All deployments follow GitOps principles - Git is the source of truth, not the cluster.

Deployment workflow:

  1. Edit manifests in infra/kubernetes/<service>/ or Helm values
  2. Commit and push to main
  3. ArgoCD detects changes and syncs cluster state to match Git

ArgoCD UI is at argocd.minnova.io, protected by Cloudflare Zero Trust with proxy auth.

App of Apps Pattern

ArgoCD manages applications using the App of Apps pattern. A single ApplicationSet auto-discovers directories in kubernetes/* and creates Applications for each. Helm-based services have dedicated Application manifests in argocd/apps/.

This means adding a new raw-manifest service is as simple as creating a directory - no ArgoCD config needed.

What ArgoCD Manages

All runtime services: homepage, authentik, monitoring stack (Prometheus, Grafana, Loki, Alloy), Portainer, Forgejo, Gatus/status, Nextcloud, Umami, Traefik, cloudflared tunnel sidecar, CloudNativePG operator, SOPS secrets operator.

What Ansible Still Handles (Bootstrap Only)

Some components can't be GitOps'd due to chicken-egg problems:

  • K3s installation - must exist before ArgoCD
  • Traefik config - K3s built-in component
  • SOPS age key - private key on server, not in Git
  • ArgoCD itself - can't deploy itself initially

Ansible is run once for initial setup or when updating ArgoCD config.

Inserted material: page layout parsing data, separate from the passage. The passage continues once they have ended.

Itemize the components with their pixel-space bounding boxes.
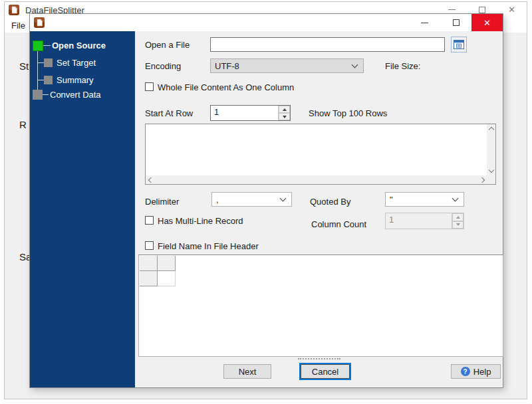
chevron-down-icon [452,195,459,202]
whole-file-checkbox[interactable] [145,82,154,91]
dialog-minimize-button[interactable] [409,14,440,31]
multiline-record-checkbox-label[interactable]: Has Multi-Line Record [158,216,243,226]
delimiter-select[interactable]: , [211,192,292,207]
maximize-icon [479,7,485,13]
whole-file-checkbox-label[interactable]: Whole File Content As One Column [158,82,294,92]
step-marker-open-source [33,41,43,51]
chevron-down-icon [352,62,358,68]
minimize-icon [421,23,428,23]
delimiter-label: Delimiter [145,197,179,207]
step-marker-set-target [44,58,53,67]
chevron-right-icon [479,177,484,182]
show-top-rows-label: Show Top 100 Rows [309,108,387,118]
cancel-button[interactable]: Cancel [301,364,350,379]
horizontal-scrollbar[interactable] [146,175,487,184]
spin-down-button[interactable] [279,113,290,120]
close-icon: ✕ [483,19,491,27]
scroll-up-button[interactable] [487,124,495,133]
scroll-left-button[interactable] [146,175,154,184]
step-connector-line [37,62,44,63]
chevron-left-icon [148,177,153,182]
quoted-by-select[interactable]: " [385,192,464,207]
spin-up-button[interactable] [279,106,290,113]
app-icon [9,5,19,15]
encoding-select[interactable]: UTF-8 [210,58,364,73]
start-at-row-label: Start At Row [145,108,193,118]
open-file-input[interactable] [210,37,445,52]
dialog-content: Open a File Encoding UTF-8 File Size: Wh… [135,31,503,387]
step-set-target: Set Target [57,58,96,68]
wizard-sidebar: Open Source Set Target Summary Convert D… [30,31,135,387]
scroll-right-button[interactable] [478,175,487,184]
delimiter-value: , [216,195,219,205]
file-size-label: File Size: [385,61,420,71]
dialog-titlebar: ✕ [30,14,503,31]
spin-down-button [452,221,464,229]
field-name-header-checkbox-label[interactable]: Field Name In File Header [158,241,259,251]
menu-file[interactable]: File [11,21,25,31]
step-connector-line [37,80,44,80]
chevron-down-icon [280,195,287,202]
arrow-up-icon [456,216,460,219]
next-button[interactable]: Next [223,364,271,379]
scroll-down-button[interactable] [487,167,495,175]
help-icon: ? [461,367,470,376]
help-button[interactable]: ? Help [451,364,501,379]
quoted-by-value: " [390,195,393,205]
step-convert-data: Convert Data [50,90,101,100]
close-icon: ✕ [508,5,515,14]
grid-column-header[interactable] [158,256,176,271]
minimize-icon [448,9,456,10]
step-connector-line [43,94,49,95]
column-count-label: Column Count [311,219,366,229]
encoding-label: Encoding [145,61,181,71]
start-at-row-spinner[interactable]: 1 [210,105,291,121]
scrollbar-corner [487,175,495,184]
vertical-scrollbar[interactable] [487,124,495,175]
step-open-source: Open Source [52,41,106,51]
quoted-by-label: Quoted By [310,197,350,207]
background-partial-label-1: St [19,60,29,72]
arrow-up-icon [283,108,287,111]
chevron-up-icon [488,127,493,132]
step-marker-summary [44,76,53,84]
spin-up-button [452,213,464,221]
dialog-close-button[interactable]: ✕ [471,14,503,31]
step-connector-line [43,45,51,46]
browse-file-button[interactable] [451,37,467,52]
multiline-record-checkbox[interactable] [145,216,154,225]
app-icon [34,17,45,28]
chevron-down-icon [488,167,493,173]
open-file-label: Open a File [145,40,190,50]
encoding-value: UTF-8 [215,61,239,71]
field-name-header-checkbox[interactable] [145,241,154,250]
arrow-down-icon [456,223,460,226]
step-marker-convert-data [33,90,43,100]
background-partial-label-2: R [19,119,27,130]
column-count-value: 1 [386,213,452,229]
column-count-spinner: 1 [385,213,464,229]
grid-data-cell[interactable] [158,271,176,286]
open-source-dialog: ✕ Open Source Set Target Summary Convert… [29,13,503,388]
grid-corner-cell[interactable] [140,256,158,271]
open-file-dialog-icon [454,40,464,49]
file-preview-textarea[interactable] [145,124,496,185]
help-button-label: Help [473,367,491,377]
maximize-icon [453,19,460,26]
data-preview-grid[interactable] [138,254,503,357]
dialog-maximize-button[interactable] [440,14,471,31]
splitter-handle[interactable] [298,358,340,359]
grid-row-header[interactable] [140,271,158,286]
step-connector-line [37,51,38,92]
grid-header-cells [140,256,176,286]
step-summary: Summary [57,75,94,86]
arrow-down-icon [283,116,287,118]
start-at-row-value: 1 [211,106,278,120]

Day-to-day deployments go through Git.

Key Decisions

  • ServerSideApply: Enabled for apps with large CRDs (Prometheus, CloudNativePG) to avoid annotation size limits
  • Directory recursion: Enabled to support secrets/ subdirectories
  • Auto-sync with self-heal: Changes made directly to cluster get reverted to match Git
  • Prune enabled: Resources deleted from Git get deleted from cluster

Migration Status

Migration to K3s + ArgoCD GitOps is complete:

Service Managed By Notes
Homepage ArgoCD (ApplicationSet) Raw manifests
Authentik ArgoCD (ApplicationSet) Raw manifests + CloudNativePG
Portainer ArgoCD (Helm) Helm chart with extra manifests
Monitoring ArgoCD (Helm) kube-prometheus-stack
Loki ArgoCD (Helm) Log aggregation
Alloy ArgoCD (Helm) Log collection
CloudNativePG ArgoCD (Helm) PostgreSQL operator
SOPS Operator ArgoCD (Helm) Secrets decryption

Old Podman setup has been removed. Ansible is now bootstrap-only (install K3s, Traefik config, ArgoCD + age key); all runtime apps stay in sync via ArgoCD GitOps.

K3s Architecture

Components

K3s bundles several components. Some we use, some we disable:

Component Status Purpose
Traefik Enabled Internal routing between services via IngressRoute CRDs. Even with Cloudflare Tunnel handling external traffic, Traefik routes internally.
CoreDNS Enabled Service discovery. Pods find each other via DNS like postgres.database.svc.cluster.local.
Local-path provisioner Enabled Automatic PersistentVolume creation on local disk when pods request storage. Single-node only.
Metrics server Enabled Resource monitoring via kubectl top. Required for autoscaling.
ServiceLB (Klipper) Disabled LoadBalancer IP allocation. Not needed - Cloudflare Tunnel handles ingress.

Storage Limitations

The default local-path provisioner has important limitations:

Limitation Impact Future Solution
Single-node only PVCs are tied to one node's disk Longhorn
No replication Data loss if disk fails Longhorn replication
No multi-node Pods can't move between nodes Longhorn
No size enforcement PVCs can exceed requested size Longhorn quotas

For multi-node clusters, Longhorn (by Rancher, same team as K3s) provides distributed block storage with replication across nodes. See Storage Strategy for migration planning.

Traffic Flow with Traefik

flowchart LR
    Internet --> CF[Cloudflare Tunnel]
    CF --> CD[cloudflared]
    CD --> T[Traefik :80]
    T --> G[Grafana]
    T --> A[Authentik]
    T --> R[ArgoCD]
    T --> P[Portainer]
    T --> F[Forgejo]
    T --> N[Nextcloud]
    T --> S[Gatus / Status]
    T --> H[Homepage]
    T --> U[Umami]

Traefik uses IngressRoute CRDs to match hostnames and route to the correct service. This keeps routing config declarative and in Git.

Secrets Management

Secrets use SOPS with Age encryption, decrypted in-cluster via the SOPS Secrets Operator.

flowchart LR
    Dev[Developer] -->|sops edit| Encrypted[SopsSecret CRD]
    Encrypted -->|git push| Repo[Git]
    Repo -->|kubectl apply| K3s
    K3s -->|operator + age key| Secret[K8s Secret]
    Secret --> Pod

The Age private key is stored as a Kubernetes Secret during cluster bootstrap. The operator watches for SopsSecret resources and creates corresponding Secret resources with decrypted values.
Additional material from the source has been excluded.